Day 7
Door: Elke
Blijf op de hoogte en volg Elke
17 Oktober 2016 | Sri Lanka, Kandy
We also visited a local family that owned a small coconut plantation and demonstrated how every part of this tree is put to good use. The juice and pulp from the nut for consumption, the fibers from the shell of the nut to make ropes an mats, the leaves are turned into roofing materials and fibers from the leaves into brooms. These brooms are widely used throughout the country as it seems that everybody is sweeping their porches and property almost every day. The dead leaves that are being swept up are put in a ditch by the road and set on fire, making the country as a whole probably slightly less ideal for people with asthma or COPD.

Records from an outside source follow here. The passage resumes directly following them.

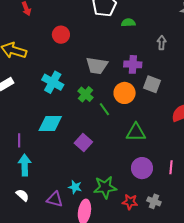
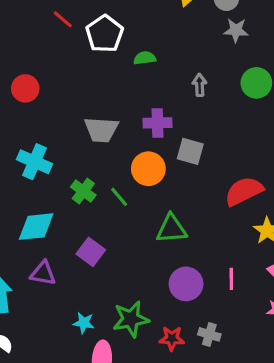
red circle: (61, 35) -> (25, 88), moved
green cross: (86, 94) -> (83, 191), moved
purple triangle: (55, 199) -> (43, 273), moved

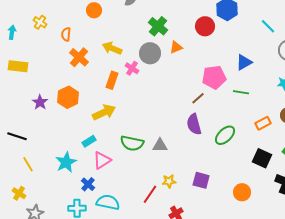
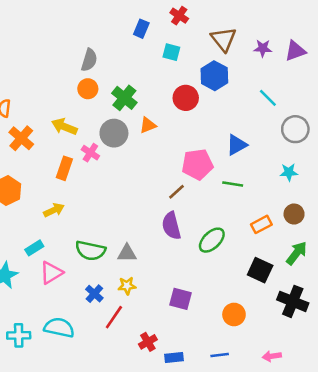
orange circle: (94, 10) -> (88, 89), moved
yellow arrow: (104, 112) -> (54, 210), size x0.7
yellow star: (169, 181) -> (127, 286), moved
blue cross: (88, 184) -> (94, 294), moved

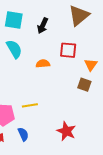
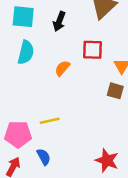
cyan semicircle: (14, 49) -> (26, 52), turned 48
orange semicircle: (43, 64) -> (62, 68), turned -40
red star: (66, 131) -> (107, 160), moved

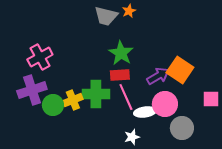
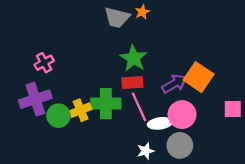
pink cross: (40, 57) -> (44, 63), size x0.7
gray circle: (182, 128) -> (180, 145), moved

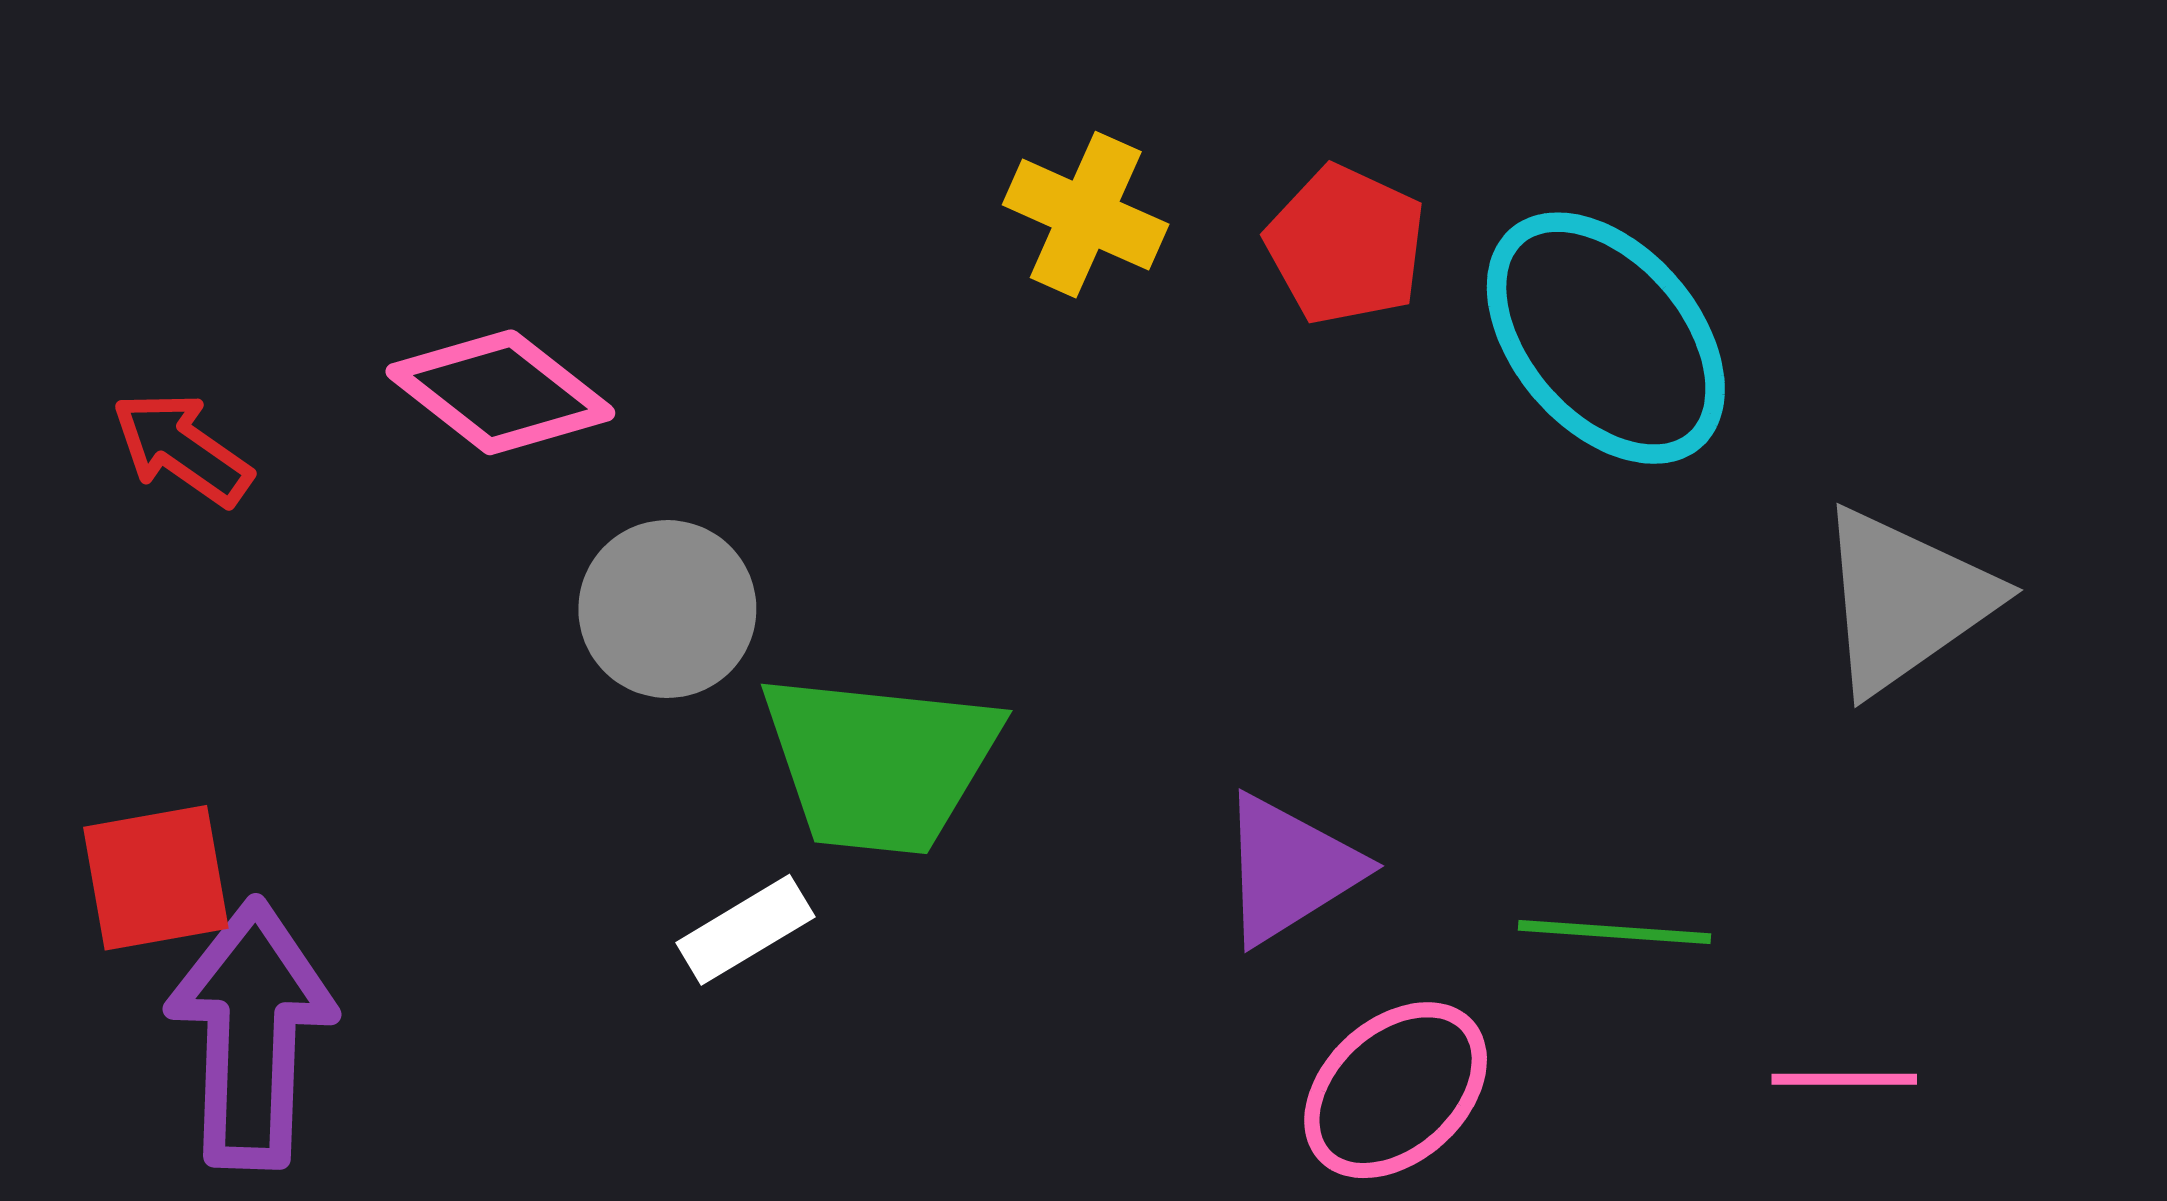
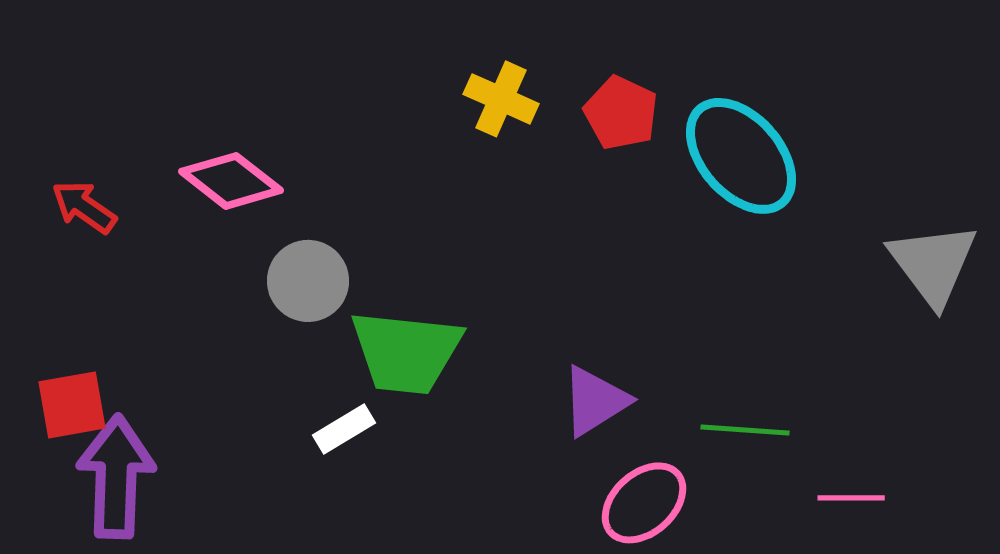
gray triangle: (1905, 600) -> (933, 264), moved, turned -32

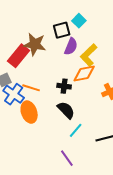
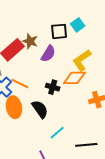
brown star: (35, 44) -> (30, 41), size x0.7
purple semicircle: (71, 46) -> (48, 54), moved
black semicircle: (66, 110) -> (40, 109), moved

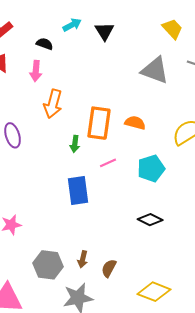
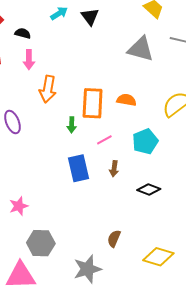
black semicircle: (45, 44) -> (23, 33), moved
brown arrow: (83, 259) -> (114, 169), moved
gray hexagon: (48, 265) -> (41, 243), moved

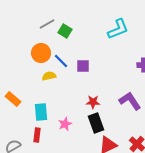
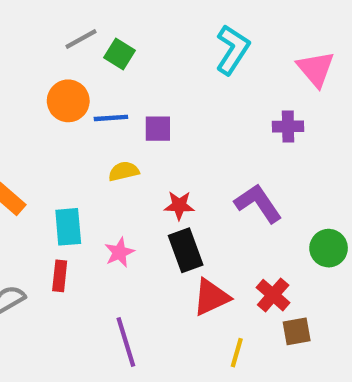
cyan L-shape: (118, 29) -> (233, 50), turned -35
blue line: (61, 61) -> (111, 118), turned -49
yellow semicircle: (49, 76) -> (124, 171), moved

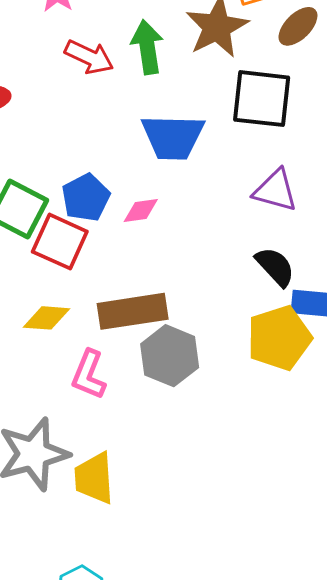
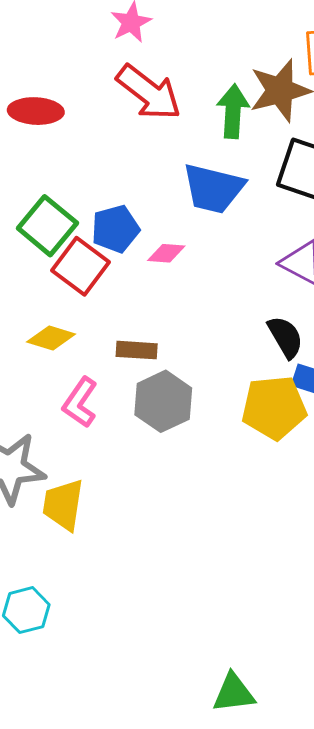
green arrow: (147, 47) -> (233, 111), moved
red arrow: (89, 57) -> (149, 92), size x1.4
brown rectangle: (133, 311) -> (137, 350), size x0.6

Lastly we also stopped to visit a herbal garden where we had a tour on the grounds and received information about the plants and herbs and their use in Ayurvedic medicine. At the end of the tour and before another lovely local lunch, we had the opportunity to get an Ayurvedic massage and I opted for a nice foot rub. Now, I don’t know if this foot rub released some bad karma or whether a week of two spicy meals a day was finally proving to be too much for me, but something did start to feel funny in my tummy.
In one of the suburbs of Kandy we witnessed our first traffic accident. A man driving his bike quite irresponsibly through heavy traffic got scooped by a truck. After this happened, the people that rushed to the scene of the accident, did not really spent time triaging or stabilizing the victim, but literally picked him of the street and dragged him to the side. When it comes to driving in Sri Lanka, I have definitely seen worse, but I’ve seen better as well. The roads are generally very good, much better than Belgium and some places in the US, but I think that the thing that saves most lives in traffic in this country is that people drive at relatively low speeds (prevented from speeding by heavy traffic) and the fact that drivers appear to be constantly aware of the potential of unexpected things that can happen, or perhaps it is not even unexpected for them anymore. For instance if two cars approach a bottle neck in traffic, it seems to be clear to everybody that the last one to get there is the one that has to break. So every situation that almost leads to an accident and us Dutch people would perceive as irresponsible, here seems to be interpreted as another perfect example of how things have the tendency to turn out well for everyone all the time.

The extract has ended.